Le sentenze di merito hanno, inoltre, escluso il concorso anomalo di C. padre nel delitto di omicidio materialmente commesso dal figlio, poiché entrambi gli imputati erano animati, fin dall’inizio, da volontà aggressiva nei confronti degli autori del furto in loro danno e li affrontarono armati di strumenti, di cui almeno uno potenzialmente micidiale, nella concreta previsione e correlativa accettazione del probabile rischio di una degenerazione dello scontro fisico, pur non essendo ispirati da un’originaria volontà omicida.

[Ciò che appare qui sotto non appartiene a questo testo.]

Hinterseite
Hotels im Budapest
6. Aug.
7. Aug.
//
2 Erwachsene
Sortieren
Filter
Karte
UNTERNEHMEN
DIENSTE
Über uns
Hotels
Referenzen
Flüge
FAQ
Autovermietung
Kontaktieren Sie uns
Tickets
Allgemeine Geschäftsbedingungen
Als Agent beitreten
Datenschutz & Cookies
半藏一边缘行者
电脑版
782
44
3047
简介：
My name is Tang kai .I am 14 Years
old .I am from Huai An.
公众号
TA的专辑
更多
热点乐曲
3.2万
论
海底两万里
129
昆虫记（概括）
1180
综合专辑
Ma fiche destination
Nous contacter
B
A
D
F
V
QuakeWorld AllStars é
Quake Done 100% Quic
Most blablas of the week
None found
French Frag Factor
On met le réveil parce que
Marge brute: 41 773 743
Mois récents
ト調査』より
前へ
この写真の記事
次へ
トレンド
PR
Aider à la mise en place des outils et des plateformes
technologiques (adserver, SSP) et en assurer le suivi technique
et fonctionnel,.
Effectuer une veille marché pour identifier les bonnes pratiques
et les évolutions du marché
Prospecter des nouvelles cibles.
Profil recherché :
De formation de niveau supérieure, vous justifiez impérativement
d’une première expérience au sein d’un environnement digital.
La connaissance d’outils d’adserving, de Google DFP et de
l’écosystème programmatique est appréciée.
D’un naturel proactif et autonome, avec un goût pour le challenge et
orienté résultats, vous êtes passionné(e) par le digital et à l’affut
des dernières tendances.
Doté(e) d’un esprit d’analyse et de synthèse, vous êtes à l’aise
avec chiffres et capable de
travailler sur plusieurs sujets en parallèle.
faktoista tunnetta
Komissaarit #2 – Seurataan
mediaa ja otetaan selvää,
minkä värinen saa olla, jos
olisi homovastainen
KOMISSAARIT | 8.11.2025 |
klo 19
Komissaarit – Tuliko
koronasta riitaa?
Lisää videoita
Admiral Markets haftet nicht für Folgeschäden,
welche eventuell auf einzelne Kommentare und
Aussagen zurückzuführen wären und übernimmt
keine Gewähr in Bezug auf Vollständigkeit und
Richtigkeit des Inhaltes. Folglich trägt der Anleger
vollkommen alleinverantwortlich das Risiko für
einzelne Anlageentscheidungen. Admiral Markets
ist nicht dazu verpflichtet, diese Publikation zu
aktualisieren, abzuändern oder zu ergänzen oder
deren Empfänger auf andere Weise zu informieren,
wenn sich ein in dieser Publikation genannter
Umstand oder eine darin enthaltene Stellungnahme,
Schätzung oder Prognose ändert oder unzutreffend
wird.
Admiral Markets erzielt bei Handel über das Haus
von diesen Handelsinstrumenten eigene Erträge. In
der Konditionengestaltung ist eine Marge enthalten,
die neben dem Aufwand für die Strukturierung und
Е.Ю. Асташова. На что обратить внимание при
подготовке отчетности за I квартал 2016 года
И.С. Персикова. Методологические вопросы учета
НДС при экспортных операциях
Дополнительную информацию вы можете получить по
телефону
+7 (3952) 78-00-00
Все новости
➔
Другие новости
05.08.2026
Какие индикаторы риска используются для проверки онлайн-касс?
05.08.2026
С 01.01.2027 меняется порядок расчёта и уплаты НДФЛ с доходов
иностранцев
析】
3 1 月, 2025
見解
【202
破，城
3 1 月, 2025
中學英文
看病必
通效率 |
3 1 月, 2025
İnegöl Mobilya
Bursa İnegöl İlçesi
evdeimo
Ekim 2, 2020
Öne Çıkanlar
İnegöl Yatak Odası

Quanto al trattamento sanzionatorio, i giudici di merito hanno riconosciuto la circostanza aggravante dei futili motivi per la vistosa sproporzione esistente tra la violenta reazione posta in essere dagli imputati con lesione mortale inferta al G. e il furto di biscotti e barrette di cioccolato, di irrisorio valore, appena prima consumato dalla vittima e dai suoi compagni all’interno del bar, banalità del furto di cui gli imputati erano consapevoli, avendo uno dei testimoni presenti, Z.H., udito C.F. apostrofare i giovani avventori come “sporchi negri, ladri di cioccolatini, vi ammazzo”. Sono state, in particolare, escluse dai giudici del doppio grado del processo di merito le circostanze attenuanti della provocazione e del concorso della persona offesa nella produzione dell’evento doloso: riguardo alla provocazione, è stata rilevata la vistosa inadeguatezza della reazione (spedizione armata punitiva) rispetto alla banale azione furtiva, sintomatica di una condotta aggressiva compiuta non già in preda ad un semplice stato d’ira, ma con sentimenti di vendetta mista ad odio, rafforzati dalla provenienza geografica degli avversati, come attestato dalle frasi sprezzanti rivolte dagli imputati ai giovani antagonisti: “Venite a rubare e poi scappate… ladri ritornate nei vostri paesi”; riguardo alla circostanza attenuante prevista dall’art. 62, comma primo, n. 5, c.p., si è osservato che la condotta della vittima non costituì concausa, ai sensi dell’art. 41 c.p., dell’evento letale sia sotto il profilo della causalità materiale, sia sotto il profilo della causalità psicologica.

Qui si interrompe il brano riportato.